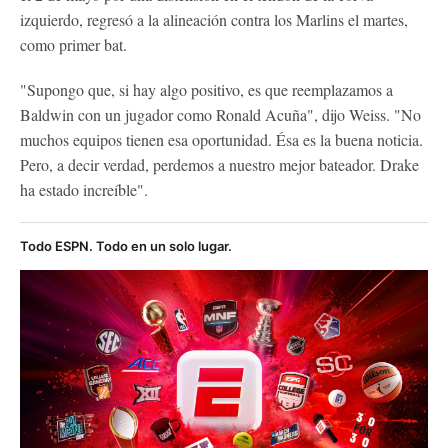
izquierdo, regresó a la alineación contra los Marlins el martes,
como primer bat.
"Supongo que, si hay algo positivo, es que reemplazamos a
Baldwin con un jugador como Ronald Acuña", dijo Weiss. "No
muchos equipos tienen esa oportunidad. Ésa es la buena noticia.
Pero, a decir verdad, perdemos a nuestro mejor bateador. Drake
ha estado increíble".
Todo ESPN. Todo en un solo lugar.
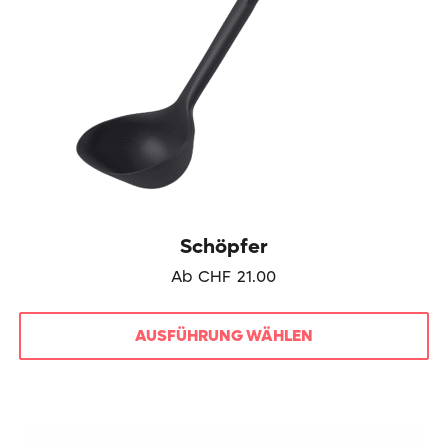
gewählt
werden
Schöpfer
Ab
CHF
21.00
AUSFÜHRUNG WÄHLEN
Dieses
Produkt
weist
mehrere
● ● ● ● ● ● ●
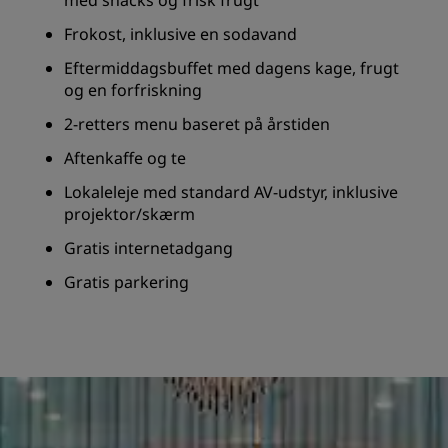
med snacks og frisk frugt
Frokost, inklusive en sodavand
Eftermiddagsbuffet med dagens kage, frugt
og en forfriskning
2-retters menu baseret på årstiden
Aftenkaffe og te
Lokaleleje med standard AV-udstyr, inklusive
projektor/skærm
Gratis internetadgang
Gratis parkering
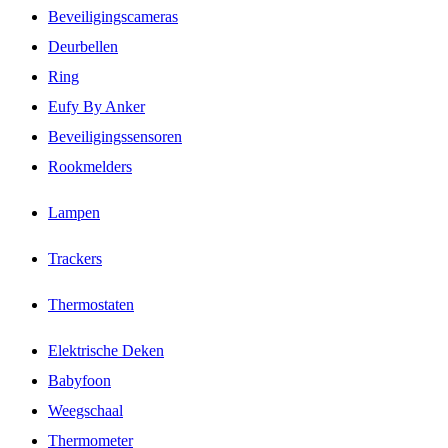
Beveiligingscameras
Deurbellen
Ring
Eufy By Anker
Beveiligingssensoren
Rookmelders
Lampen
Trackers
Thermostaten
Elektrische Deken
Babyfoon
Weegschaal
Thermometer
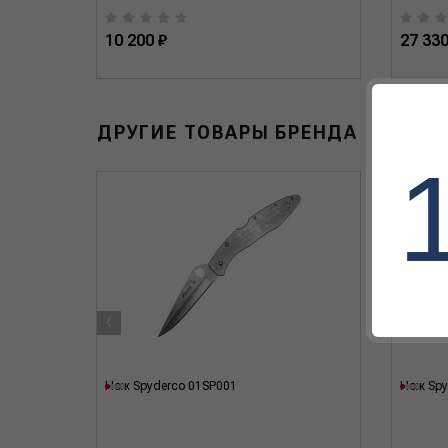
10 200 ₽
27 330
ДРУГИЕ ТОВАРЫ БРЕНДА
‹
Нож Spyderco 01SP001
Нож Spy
● ● ● ● ● ● ●
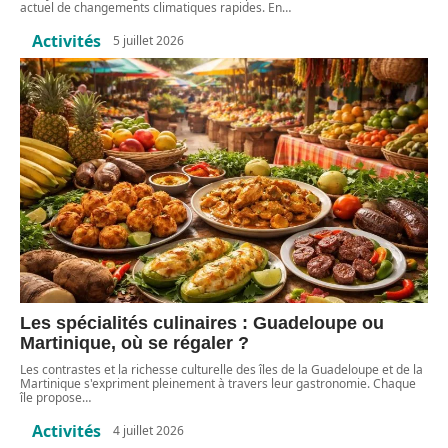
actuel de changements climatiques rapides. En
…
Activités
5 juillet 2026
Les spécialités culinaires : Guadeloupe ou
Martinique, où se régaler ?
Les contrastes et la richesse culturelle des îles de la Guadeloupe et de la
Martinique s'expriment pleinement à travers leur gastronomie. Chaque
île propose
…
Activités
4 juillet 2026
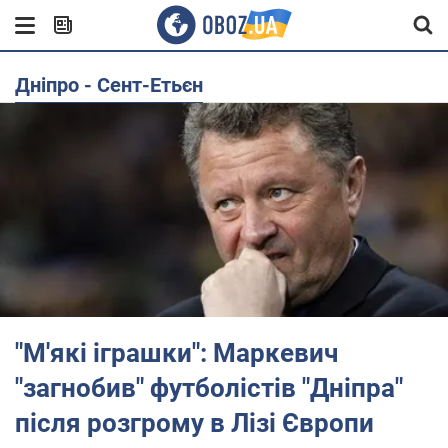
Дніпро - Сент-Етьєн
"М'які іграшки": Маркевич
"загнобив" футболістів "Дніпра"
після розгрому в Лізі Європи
● ● ● ● ● ● ●
**Aim of the task:** Find how many lines of the listing include the word "Guadeloupe" and answer with that count by itself.

**Solution to the problem:** 2